┌─ The data
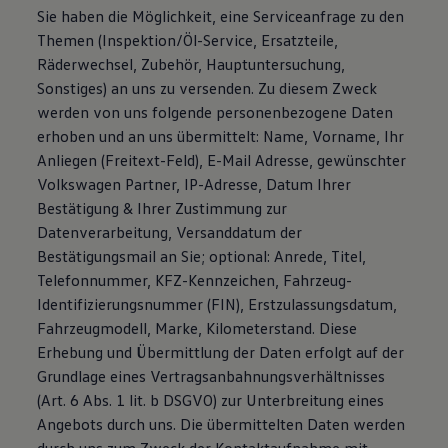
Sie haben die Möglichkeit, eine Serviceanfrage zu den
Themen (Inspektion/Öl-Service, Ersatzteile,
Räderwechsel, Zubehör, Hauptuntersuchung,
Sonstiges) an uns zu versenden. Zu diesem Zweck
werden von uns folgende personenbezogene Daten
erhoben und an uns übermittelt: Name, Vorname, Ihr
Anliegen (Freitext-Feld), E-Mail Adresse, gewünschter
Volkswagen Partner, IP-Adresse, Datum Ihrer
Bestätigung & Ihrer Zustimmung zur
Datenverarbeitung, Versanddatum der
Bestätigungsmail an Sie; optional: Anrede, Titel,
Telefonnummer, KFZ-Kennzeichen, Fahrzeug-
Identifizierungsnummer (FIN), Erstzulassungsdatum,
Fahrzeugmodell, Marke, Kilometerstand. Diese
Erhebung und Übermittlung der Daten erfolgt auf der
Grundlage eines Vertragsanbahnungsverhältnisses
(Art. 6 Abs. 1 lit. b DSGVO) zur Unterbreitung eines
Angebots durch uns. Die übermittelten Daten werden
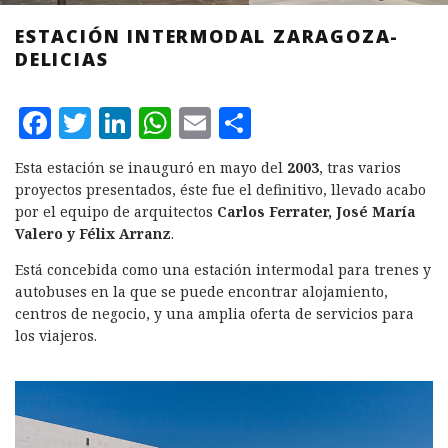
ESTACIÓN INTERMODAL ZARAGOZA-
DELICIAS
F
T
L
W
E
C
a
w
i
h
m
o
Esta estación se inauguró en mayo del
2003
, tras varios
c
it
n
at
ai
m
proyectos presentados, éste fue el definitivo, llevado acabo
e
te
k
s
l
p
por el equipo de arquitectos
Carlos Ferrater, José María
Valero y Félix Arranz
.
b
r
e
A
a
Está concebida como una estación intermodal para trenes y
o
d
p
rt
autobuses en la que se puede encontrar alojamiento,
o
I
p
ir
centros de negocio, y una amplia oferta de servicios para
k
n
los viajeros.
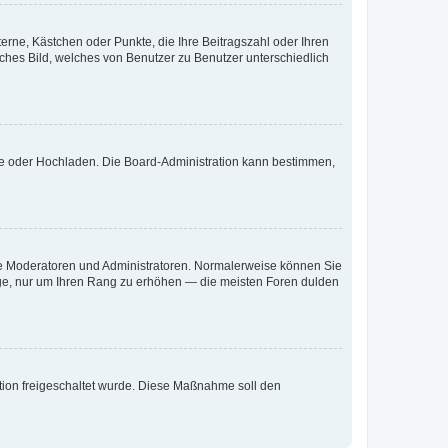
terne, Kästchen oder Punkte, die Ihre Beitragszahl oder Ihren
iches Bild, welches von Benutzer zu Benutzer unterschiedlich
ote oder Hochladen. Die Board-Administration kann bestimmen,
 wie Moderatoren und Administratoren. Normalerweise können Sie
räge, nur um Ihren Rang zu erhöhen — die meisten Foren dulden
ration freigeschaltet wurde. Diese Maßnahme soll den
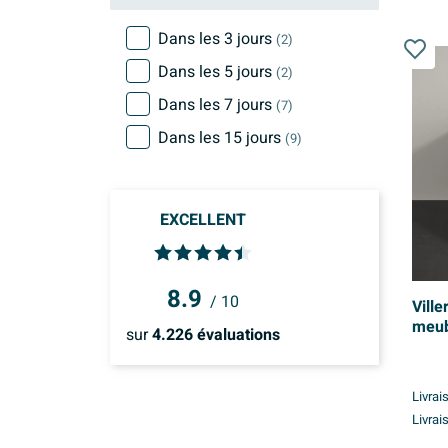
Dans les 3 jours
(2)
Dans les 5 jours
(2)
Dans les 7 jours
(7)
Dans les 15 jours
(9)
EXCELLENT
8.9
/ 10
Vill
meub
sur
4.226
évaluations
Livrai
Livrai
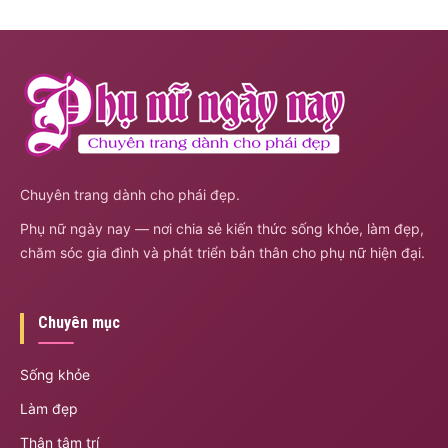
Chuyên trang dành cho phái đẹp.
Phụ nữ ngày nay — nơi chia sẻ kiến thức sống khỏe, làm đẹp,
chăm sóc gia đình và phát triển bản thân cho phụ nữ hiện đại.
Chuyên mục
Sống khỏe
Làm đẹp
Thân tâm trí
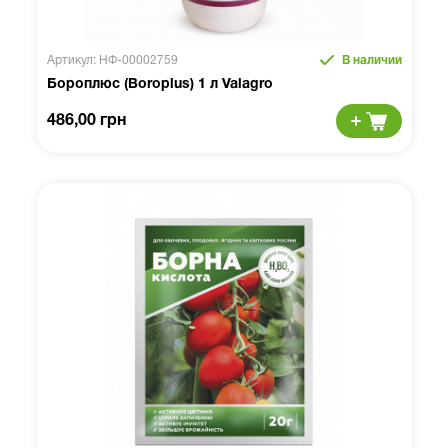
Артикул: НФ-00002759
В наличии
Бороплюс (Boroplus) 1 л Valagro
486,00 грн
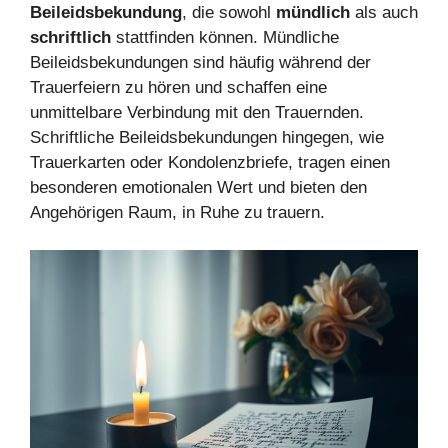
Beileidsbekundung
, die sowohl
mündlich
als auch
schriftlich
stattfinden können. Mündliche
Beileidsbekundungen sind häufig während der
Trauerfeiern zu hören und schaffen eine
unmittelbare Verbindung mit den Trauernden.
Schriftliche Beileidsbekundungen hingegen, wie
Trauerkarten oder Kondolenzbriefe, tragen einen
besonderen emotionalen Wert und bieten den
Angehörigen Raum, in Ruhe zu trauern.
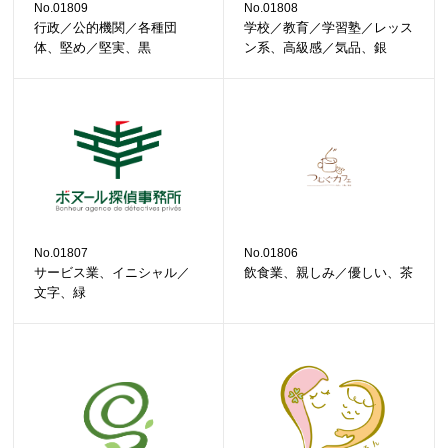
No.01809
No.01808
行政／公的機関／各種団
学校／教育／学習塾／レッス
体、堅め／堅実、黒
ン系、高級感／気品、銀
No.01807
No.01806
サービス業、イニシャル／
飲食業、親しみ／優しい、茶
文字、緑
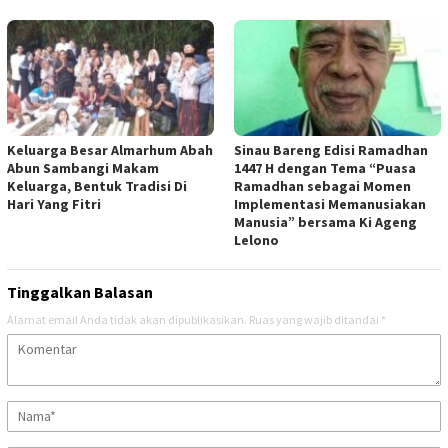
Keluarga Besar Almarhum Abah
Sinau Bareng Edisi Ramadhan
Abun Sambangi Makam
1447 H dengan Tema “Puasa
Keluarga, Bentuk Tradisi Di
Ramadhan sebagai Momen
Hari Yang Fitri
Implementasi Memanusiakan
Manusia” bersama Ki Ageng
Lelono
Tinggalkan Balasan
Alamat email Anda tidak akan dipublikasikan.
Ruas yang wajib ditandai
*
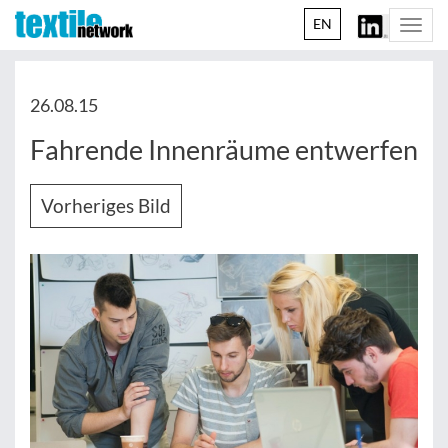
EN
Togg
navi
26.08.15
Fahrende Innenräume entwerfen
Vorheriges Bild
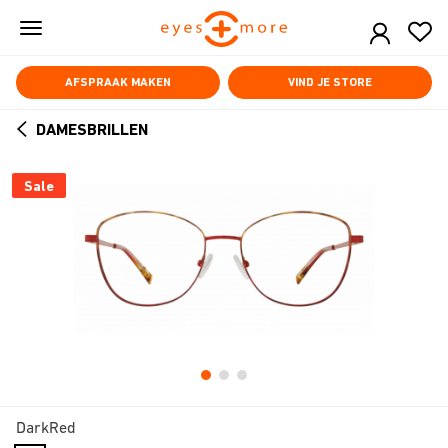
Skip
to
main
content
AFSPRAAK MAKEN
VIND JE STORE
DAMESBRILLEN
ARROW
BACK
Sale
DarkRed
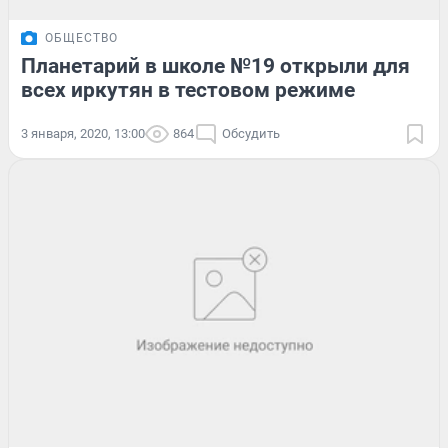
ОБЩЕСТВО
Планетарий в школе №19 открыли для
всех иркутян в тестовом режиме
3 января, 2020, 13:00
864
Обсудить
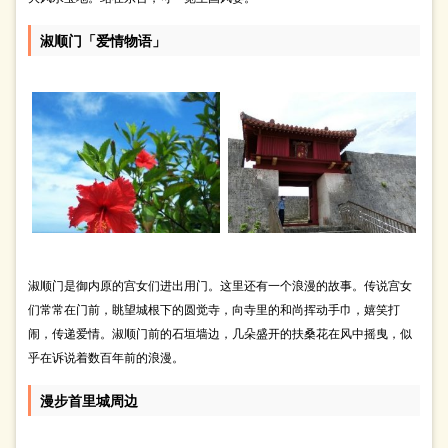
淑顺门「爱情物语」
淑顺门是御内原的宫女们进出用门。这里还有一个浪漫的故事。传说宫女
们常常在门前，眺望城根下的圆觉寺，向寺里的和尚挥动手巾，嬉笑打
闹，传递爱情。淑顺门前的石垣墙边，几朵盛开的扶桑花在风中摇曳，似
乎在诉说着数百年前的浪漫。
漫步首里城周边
└─
[Work item]
Instructions for the copy: start at the first entry, stop after the line containing "erhoben und an", keep every line exact, and drop the pictures.

[Solution]
Sie haben die Möglichkeit, eine Serviceanfrage zu den
Themen (Inspektion/Öl-Service, Ersatzteile,
Räderwechsel, Zubehör, Hauptuntersuchung,
Sonstiges) an uns zu versenden. Zu diesem Zweck
werden von uns folgende personenbezogene Daten
erhoben und an uns übermittelt: Name, Vorname, Ihr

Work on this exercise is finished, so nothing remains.